The World Health Organization, American Society of Addiction Medicine 
and the National Institute on Drug Abuse all oppose making marijuana 
available as medicine.

Mr. Sharp mentioned two patients with multiple sclerosis, but the 
Society for Multiple Sclerosis opposes marijuana as medicine, and so 
does the American Cancer Society. Marijuana has 60 percent more 
cancercausing agents than a cigarette.

The legislation proposed would extend far beyond a few thousand patients.

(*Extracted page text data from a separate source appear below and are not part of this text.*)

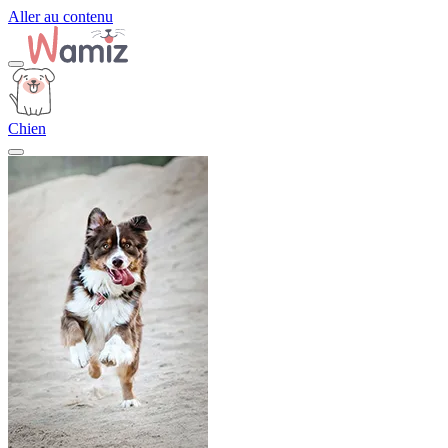
Aller au contenu
Chien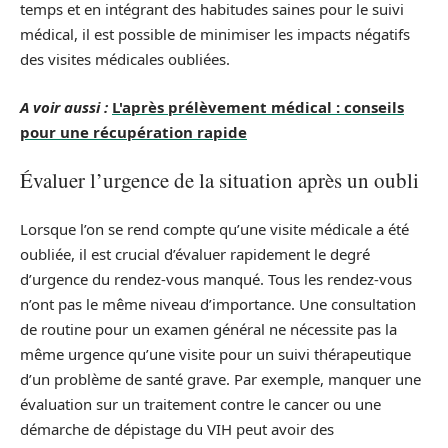
temps et en intégrant des habitudes saines pour le suivi
médical, il est possible de minimiser les impacts négatifs
des visites médicales oubliées.
A voir aussi :
L'après prélèvement médical : conseils
pour une récupération rapide
Évaluer l’urgence de la situation après un oubli
Lorsque l’on se rend compte qu’une visite médicale a été
oubliée, il est crucial d’évaluer rapidement le degré
d’urgence du rendez-vous manqué. Tous les rendez-vous
n’ont pas le même niveau d’importance. Une consultation
de routine pour un examen général ne nécessite pas la
même urgence qu’une visite pour un suivi thérapeutique
d’un problème de santé grave. Par exemple, manquer une
évaluation sur un traitement contre le cancer ou une
démarche de dépistage du VIH peut avoir des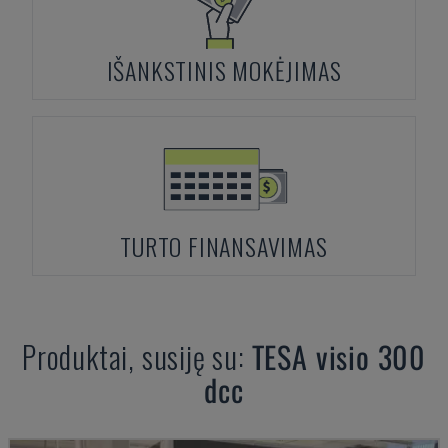
IŠANKSTINIS MOKĖJIMAS
TURTO FINANSAVIMAS
Produktai, susiję su:
TESA
visio 300
dcc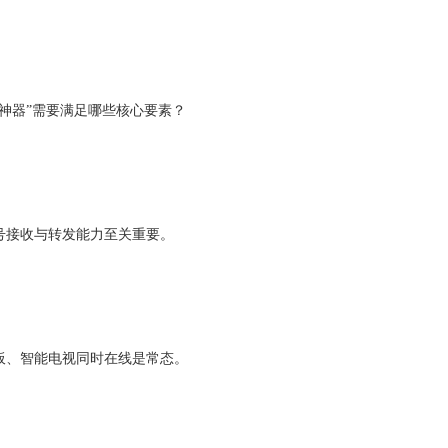
房神器”需要满足哪些核心要素？
号接收与转发能力至关重要。
板、智能电视同时在线是常态。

It allows cardholders 21/2 ounces - up to 285 joints every two weeks.

It would allow anyone to drive after six hours of use, though 
marijuana stays in the body and the brain 50 times longer than alcohol.

It would cause serious problems with Illinois Drug Free Workplace 
policy because it would not allow drug testing for fitness for duty. 
There is marijuana now available by prescription from a doctor, 
available at pharmacies, Marinol, which is marijuana in pill form.

The states that have implemented medical marijuana proposals have 
seen dramatic increases in abuse by teenagers.

Less than 10 percent of those with marijuana cards in the largest 
populated states have serious illnesses such as cancer, MS or AIDS. 
The FDA has determined marijuana is not medicine.

We should listen to them, not to anecdotes unsupported by science.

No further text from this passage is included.